Last year, we announced the general availability of RStudio on Amazon SageMaker, the industry’s first fully managed RStudio Workbench integrated development environment (IDE) in the cloud. You can quickly launch the familiar RStudio IDE and dial up and down the underlying compute resources without interrupting your work, making it easy to build machine learning (ML) and analytics solutions in R at scale.
Many of the RStudio on SageMaker users are also users of Amazon Redshift, a fully managed, petabyte-scale, massively parallel data warehouse for data storage and analytical workloads. It makes it fast, simple, and cost-effective to analyze all your data using standard SQL and your existing business intelligence (BI) tools. Users can also interact with data with ODBC, JDBC, or the Amazon Redshift Data API.
The use of RStudio on SageMaker and Amazon Redshift can be helpful for efficiently performing analysis on large data sets in the cloud. However, working with data in the cloud can present challenges, such as the need to remove organizational data silos, maintain security and compliance, and reduce complexity by standardizing tooling. AWS offers tools such as RStudio on SageMaker and Amazon Redshift to help tackle these challenges.
In this blog post, we will show you how to use both of these services together to efficiently perform analysis on massive data sets in the cloud while addressing the challenges mentioned above. This blog focuses on the Rstudio on Amazon SageMaker language, with business analysts, data engineers, data scientists, and all developers that use the R Language and Amazon Redshift, as the target audience.
If you’d like to use the traditional SageMaker Studio experience with Amazon Redshift, refer to Using the Amazon Redshift Data API to interact from an Amazon SageMaker Jupyter notebook.
Solution overview
In the blog today, we will be executing the following steps:
- Cloning the sample repository with the required packages.
- Connecting to Amazon Redshift with a secure ODBC connection (ODBC is the preferred protocol for RStudio).
- Running queries and SageMaker API actions on data within Amazon Redshift Serverless through RStudio on SageMaker
This process is depicted in the following solutions architecture:
Solution walkthrough
Prerequisites
Prior to getting started, ensure you have all requirements for setting up RStudio on Amazon SageMaker and Amazon Redshift Serverless, such as:
We will be using a CloudFormation stack to generate the required infrastructure.

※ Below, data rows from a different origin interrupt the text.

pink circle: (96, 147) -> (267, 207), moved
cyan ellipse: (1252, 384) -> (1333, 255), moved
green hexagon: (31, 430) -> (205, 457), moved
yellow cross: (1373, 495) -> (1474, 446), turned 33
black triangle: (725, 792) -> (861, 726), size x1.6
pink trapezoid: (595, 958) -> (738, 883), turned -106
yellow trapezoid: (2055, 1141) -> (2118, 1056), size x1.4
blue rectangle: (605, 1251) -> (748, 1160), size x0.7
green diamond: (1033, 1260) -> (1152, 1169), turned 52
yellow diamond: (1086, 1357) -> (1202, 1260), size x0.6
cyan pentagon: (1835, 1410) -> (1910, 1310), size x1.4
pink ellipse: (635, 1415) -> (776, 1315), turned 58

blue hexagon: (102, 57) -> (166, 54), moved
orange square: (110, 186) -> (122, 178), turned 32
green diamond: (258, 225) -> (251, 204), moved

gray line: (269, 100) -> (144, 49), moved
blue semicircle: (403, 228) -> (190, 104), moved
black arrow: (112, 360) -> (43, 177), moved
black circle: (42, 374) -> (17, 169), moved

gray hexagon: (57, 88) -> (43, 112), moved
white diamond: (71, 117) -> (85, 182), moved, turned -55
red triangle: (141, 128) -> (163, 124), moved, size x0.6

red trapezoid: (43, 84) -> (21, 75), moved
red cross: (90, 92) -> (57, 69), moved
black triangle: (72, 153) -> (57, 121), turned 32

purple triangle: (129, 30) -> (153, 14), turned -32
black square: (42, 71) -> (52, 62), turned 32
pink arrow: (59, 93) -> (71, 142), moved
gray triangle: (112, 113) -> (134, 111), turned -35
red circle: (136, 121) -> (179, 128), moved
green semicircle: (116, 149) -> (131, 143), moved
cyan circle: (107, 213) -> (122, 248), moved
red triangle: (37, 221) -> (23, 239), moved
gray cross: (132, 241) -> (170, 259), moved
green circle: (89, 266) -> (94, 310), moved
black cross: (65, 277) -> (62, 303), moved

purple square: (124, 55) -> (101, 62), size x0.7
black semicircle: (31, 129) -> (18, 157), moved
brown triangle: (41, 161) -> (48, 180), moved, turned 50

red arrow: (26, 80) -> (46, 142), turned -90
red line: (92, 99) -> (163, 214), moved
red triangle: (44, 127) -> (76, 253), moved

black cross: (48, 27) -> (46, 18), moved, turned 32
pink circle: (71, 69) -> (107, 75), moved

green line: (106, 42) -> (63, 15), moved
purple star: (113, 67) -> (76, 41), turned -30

Note: If you already have an RStudio domain and Amazon Redshift cluster you can skip this step
Launching this stack creates the following resources:
- 3 Private subnets
- 1 Public subnet
- 1 NAT gateway
- Internet gateway
- Amazon Redshift Serverless cluster
- SageMaker domain with RStudio
- SageMaker RStudio user profile
- IAM service role for SageMaker RStudio domain execution
- IAM service role for SageMaker RStudio user profile execution
This template is designed to work in a Region (ex. us-east-1
, us-west-2
) with three Availability Zones, RStudio on SageMaker, and Amazon Redshift Serverless. Ensure your Region has access to those resources, or modify the templates accordingly.
Press the Launch Stack button to create the stack.
- On the Create stack page, choose Next.
- On the Specify stack details page, provide a name for your stack and leave the remaining options as default, then choose Next.
- On the Configure stack options page, leave the options as default and press Next.
- On the Review page, select the
- I acknowledge that AWS CloudFormation might create IAM resources with custom names
- I acknowledge that AWS CloudFormation might require the following capability: CAPABILITY_AUTO_EXPANDcheckboxes and choose Submit.
The template will generate five stacks.
Once the stack status is CREATE_COMPLETE, navigate to the Amazon Redshift Serverless console. This is a new capability that makes it super easy to run analytics in the cloud with high performance at any scale. Just load your data and start querying. There is no need to set up and manage clusters.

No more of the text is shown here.